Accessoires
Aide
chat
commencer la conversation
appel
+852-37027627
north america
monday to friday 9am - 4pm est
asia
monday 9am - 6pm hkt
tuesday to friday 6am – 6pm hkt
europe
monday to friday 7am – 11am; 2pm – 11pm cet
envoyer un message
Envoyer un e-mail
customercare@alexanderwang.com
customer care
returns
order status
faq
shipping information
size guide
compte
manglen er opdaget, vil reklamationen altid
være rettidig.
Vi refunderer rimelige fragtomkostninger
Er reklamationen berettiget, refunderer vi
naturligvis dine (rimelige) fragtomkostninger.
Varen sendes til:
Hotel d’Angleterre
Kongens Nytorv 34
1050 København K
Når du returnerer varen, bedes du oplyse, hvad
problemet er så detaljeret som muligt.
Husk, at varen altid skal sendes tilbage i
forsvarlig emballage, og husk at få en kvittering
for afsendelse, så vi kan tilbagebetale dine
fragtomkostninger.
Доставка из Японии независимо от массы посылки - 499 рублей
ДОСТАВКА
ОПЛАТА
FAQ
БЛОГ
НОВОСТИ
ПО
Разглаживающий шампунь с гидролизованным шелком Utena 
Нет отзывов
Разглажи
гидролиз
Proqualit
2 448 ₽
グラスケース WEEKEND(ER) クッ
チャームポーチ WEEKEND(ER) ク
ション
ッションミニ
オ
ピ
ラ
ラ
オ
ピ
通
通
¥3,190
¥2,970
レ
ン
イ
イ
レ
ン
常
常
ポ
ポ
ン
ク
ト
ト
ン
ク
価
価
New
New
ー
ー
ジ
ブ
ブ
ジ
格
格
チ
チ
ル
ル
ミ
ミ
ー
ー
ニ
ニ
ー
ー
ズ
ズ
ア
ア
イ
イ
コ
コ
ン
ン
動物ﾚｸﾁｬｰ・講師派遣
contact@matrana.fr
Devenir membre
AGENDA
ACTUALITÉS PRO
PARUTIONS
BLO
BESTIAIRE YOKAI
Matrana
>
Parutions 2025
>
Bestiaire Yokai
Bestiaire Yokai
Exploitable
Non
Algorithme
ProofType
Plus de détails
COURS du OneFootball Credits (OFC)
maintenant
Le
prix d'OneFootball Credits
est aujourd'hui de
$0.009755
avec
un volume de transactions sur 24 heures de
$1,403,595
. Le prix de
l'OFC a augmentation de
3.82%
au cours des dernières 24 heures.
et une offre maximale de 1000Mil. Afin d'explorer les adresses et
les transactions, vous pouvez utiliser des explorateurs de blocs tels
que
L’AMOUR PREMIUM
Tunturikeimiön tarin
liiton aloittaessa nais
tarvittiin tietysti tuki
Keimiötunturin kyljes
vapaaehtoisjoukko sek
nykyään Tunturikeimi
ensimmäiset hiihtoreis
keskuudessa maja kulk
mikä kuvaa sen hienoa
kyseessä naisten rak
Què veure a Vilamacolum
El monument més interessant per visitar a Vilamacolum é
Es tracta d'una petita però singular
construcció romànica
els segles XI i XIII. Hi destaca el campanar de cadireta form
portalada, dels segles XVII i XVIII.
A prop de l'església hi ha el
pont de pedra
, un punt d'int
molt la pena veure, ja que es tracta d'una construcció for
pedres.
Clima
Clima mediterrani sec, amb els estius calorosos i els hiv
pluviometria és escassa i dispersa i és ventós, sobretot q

Prompt:
The listing above is to be copied exactly, in full.

Answer to this exercise:
Accessoires
Aide
chat
commencer la conversation
appel
+852-37027627
north america
monday to friday 9am - 4pm est
asia
monday 9am - 6pm hkt
tuesday to friday 6am – 6pm hkt
europe
monday to friday 7am – 11am; 2pm – 11pm cet
envoyer un message
Envoyer un e-mail
customercare@alexanderwang.com
customer care
returns
order status
faq
shipping information
size guide
compte
manglen er opdaget, vil reklamationen altid
være rettidig.
Vi refunderer rimelige fragtomkostninger
Er reklamationen berettiget, refunderer vi
naturligvis dine (rimelige) fragtomkostninger.
Varen sendes til:
Hotel d’Angleterre
Kongens Nytorv 34
1050 København K
Når du returnerer varen, bedes du oplyse, hvad
problemet er så detaljeret som muligt.
Husk, at varen altid skal sendes tilbage i
forsvarlig emballage, og husk at få en kvittering
for afsendelse, så vi kan tilbagebetale dine
fragtomkostninger.
Доставка из Японии независимо от массы посылки - 499 рублей
ДОСТАВКА
ОПЛАТА
FAQ
БЛОГ
НОВОСТИ
ПО
Разглаживающий шампунь с гидролизованным шелком Utena 
Нет отзывов
Разглажи
гидролиз
Proqualit
2 448 ₽
グラスケース WEEKEND(ER) クッ
チャームポーチ WEEKEND(ER) ク
ション
ッションミニ
オ
ピ
ラ
ラ
オ
ピ
通
通
¥3,190
¥2,970
レ
ン
イ
イ
レ
ン
常
常
ポ
ポ
ン
ク
ト
ト
ン
ク
価
価
New
New
ー
ー
ジ
ブ
ブ
ジ
格
格
チ
チ
ル
ル
ミ
ミ
ー
ー
ニ
ニ
ー
ー
ズ
ズ
ア
ア
イ
イ
コ
コ
ン
ン
動物ﾚｸﾁｬｰ・講師派遣
contact@matrana.fr
Devenir membre
AGENDA
ACTUALITÉS PRO
PARUTIONS
BLO
BESTIAIRE YOKAI
Matrana
>
Parutions 2025
>
Bestiaire Yokai
Bestiaire Yokai
Exploitable
Non
Algorithme
ProofType
Plus de détails
COURS du OneFootball Credits (OFC)
maintenant
Le
prix d'OneFootball Credits
est aujourd'hui de
$0.009755
avec
un volume de transactions sur 24 heures de
$1,403,595
. Le prix de
l'OFC a augmentation de
3.82%
au cours des dernières 24 heures.
et une offre maximale de 1000Mil. Afin d'explorer les adresses et
les transactions, vous pouvez utiliser des explorateurs de blocs tels
que
L’AMOUR PREMIUM
Tunturikeimiön tarin
liiton aloittaessa nais
tarvittiin tietysti tuki
Keimiötunturin kyljes
vapaaehtoisjoukko sek
nykyään Tunturikeimi
ensimmäiset hiihtoreis
keskuudessa maja kulk
mikä kuvaa sen hienoa
kyseessä naisten rak
Què veure a Vilamacolum
El monument més interessant per visitar a Vilamacolum é
Es tracta d'una petita però singular
construcció romànica
els segles XI i XIII. Hi destaca el campanar de cadireta form
portalada, dels segles XVII i XVIII.
A prop de l'església hi ha el
pont de pedra
, un punt d'int
molt la pena veure, ja que es tracta d'una construcció for
pedres.
Clima
Clima mediterrani sec, amb els estius calorosos i els hiv
pluviometria és escassa i dispersa i és ventós, sobretot q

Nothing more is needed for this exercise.